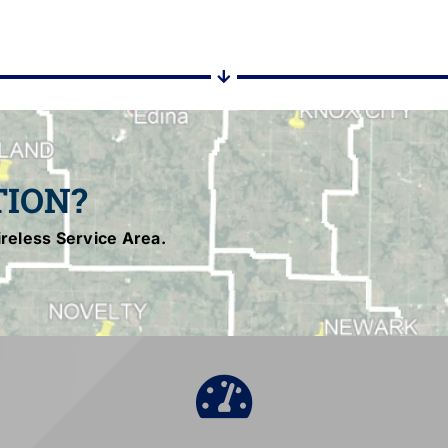
TION?
reless Service Area.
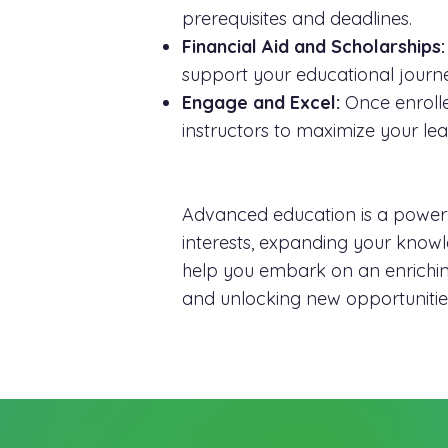
prerequisites and deadlines.
Financial Aid and Scholarships:
support your educational journ
Engage and Excel:
Once enrolle
instructors to maximize your le
Advanced education is a powerfu
interests, expanding your knowled
help you embark on an enriching
and unlocking new opportunities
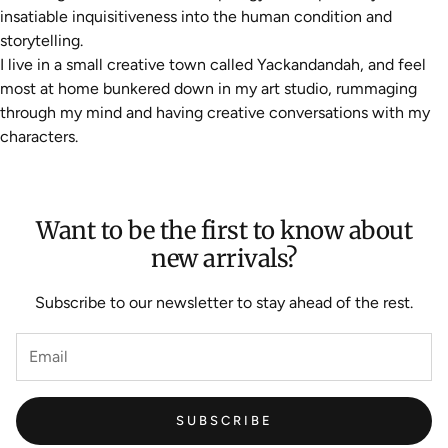
insatiable inquisitiveness into the human condition and
storytelling.
I live in a small creative town called Yackandandah, and feel
most at home bunkered down in my art studio, rummaging
through my mind and having creative conversations with my
characters.
Want to be the first to know about
new arrivals?
Subscribe to our newsletter to stay ahead of the rest.
SUBSCRIBE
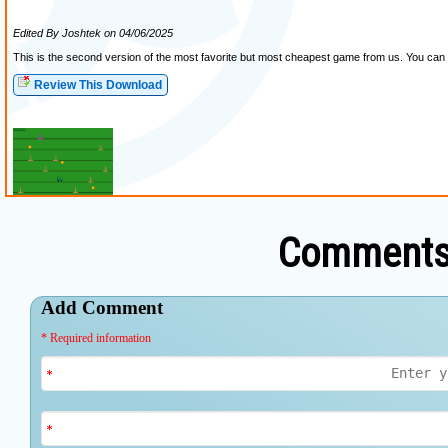
Comments 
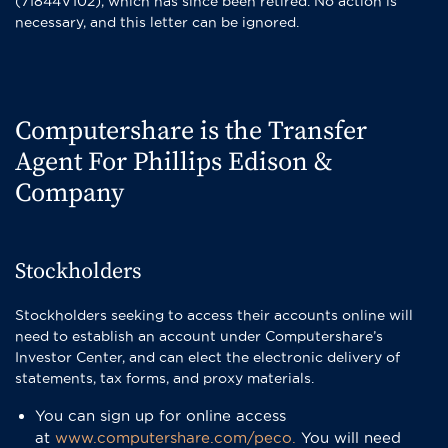
(71844V102), which has since been retired. No action is
necessary, and this letter can be ignored.
Computershare is the Transfer
Agent For Phillips Edison &
Company
Stockholders
Stockholders seeking to access their accounts online will
need to establish an account under Computershare’s
Investor Center, and can elect the electronic delivery of
statements, tax forms, and proxy materials.
You can sign up for online access
at
www.computershare.com/peco.
You will need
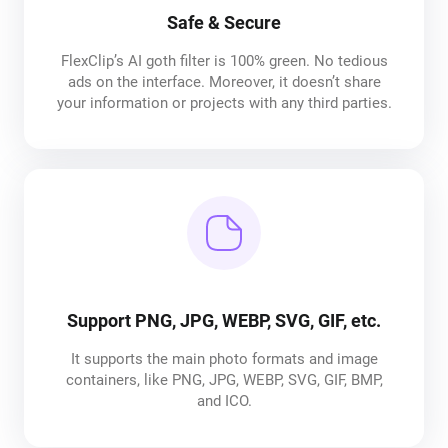
Safe & Secure
FlexClip’s AI goth filter is 100% green. No tedious
ads on the interface. Moreover, it doesn’t share
your information or projects with any third parties.
Support PNG, JPG, WEBP, SVG, GIF, etc.
It supports the main photo formats and image
containers, like PNG, JPG, WEBP, SVG, GIF, BMP,
and ICO.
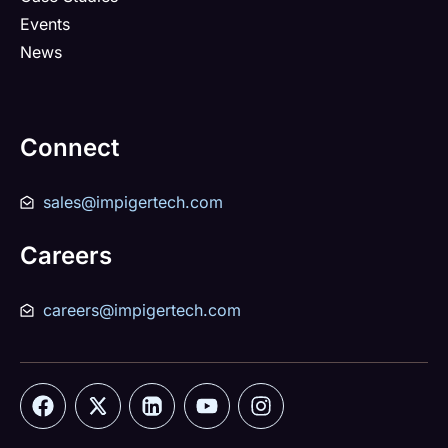
Events
News
Connect
sales@impigertech.com
Careers
careers@impigertech.com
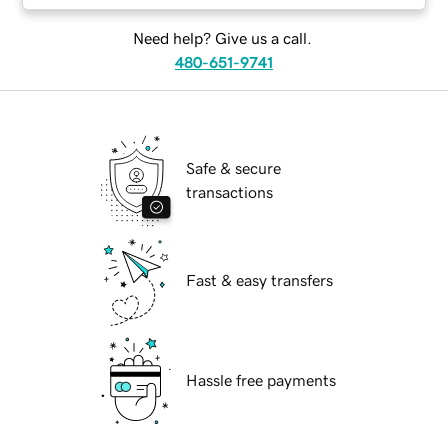
Need help? Give us a call.
480-651-9741
Safe & secure
transactions
Fast & easy transfers
Hassle free payments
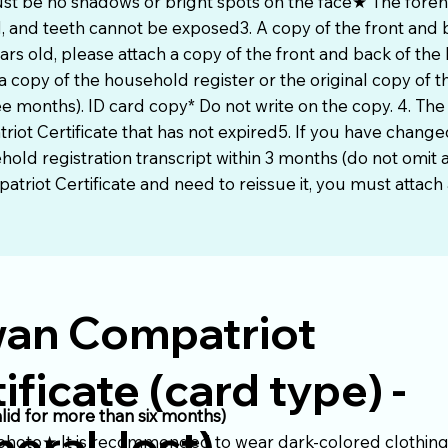
st be no shadows or bright spots on the face★ The fore
 and teeth cannot be exposed3. A copy of the front and b
ars old, please attach a copy of the front and back of the 
a copy of the household register or the original copy of 
ree months). ID card copy* Do not write on the copy. 4. The
riot Certificate that has not expired5. If you have chang
ld registration transcript within 3 months (do not omit an
triot Certificate and need to reissue it, you must attach a
wan Compatriot
ificate (card type) -
alid for more than six months)
eral, lost)
 photo★ It is recommended to wear dark-colored clothing 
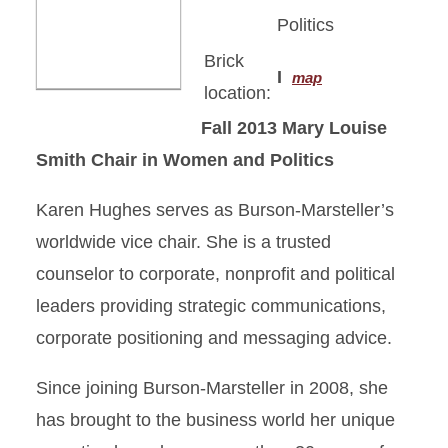
Politics
Brick
I
map
location:
Fall 2013
Mary Louise
Smith Chair in Women and Politics
Karen Hughes serves as Burson-Marsteller’s
worldwide vice chair. She is a trusted
counselor to corporate, nonprofit and political
leaders providing strategic communications,
corporate positioning and messaging advice.
Since joining Burson-Marsteller in 2008, she
has brought to the business world her unique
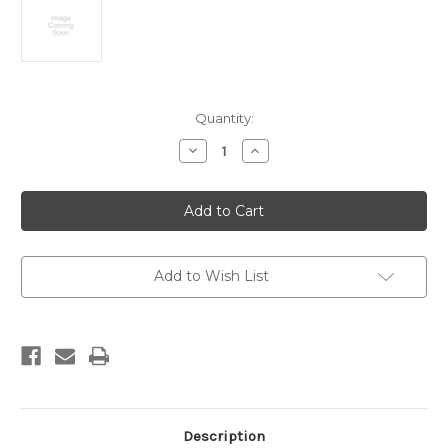
Current
Quantity:
Stock:
Decrease
Increase
Quantity
Quantity
of
of
Waikato
Waikato
coalfields
coalfields
:
:
Glen
Glen
Massey
Massey
Coalfield.
Coalfield.
Scale
Scale
Add to Wish List
1:15,840
1:15,840
Description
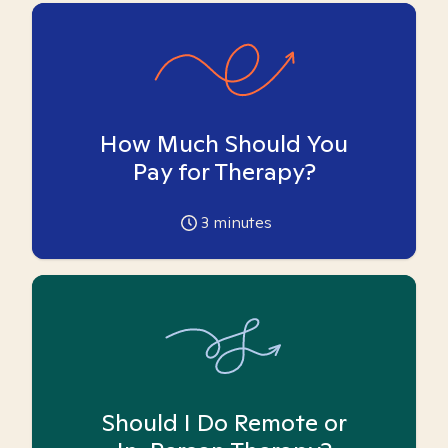
How Much Should You
Pay for Therapy?
3
minutes
Should I Do Remote or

HOW TO COMPLETE THIS TASK.
The needed output is the lines from the one with "counselor to corporate, nonprofit" through the end of the listing, written out exactly, both ends included, pictures excluded.

SOLUTION BELOW.
counselor to corporate, nonprofit and political
leaders providing strategic communications,
corporate positioning and messaging advice.
Since joining Burson-Marsteller in 2008, she
has brought to the business world her unique
Current
Quantity:
Stock:
Decrease
Increase
Quantity
Quantity
of
of
Waikato
Waikato
coalfields
coalfields
:
:
Glen
Glen
Massey
Massey
Coalfield.
Coalfield.
Scale
Scale
Add to Wish List
1:15,840
1:15,840
Description
How Much Should You
Pay for Therapy?
3
minutes
Should I Do Remote or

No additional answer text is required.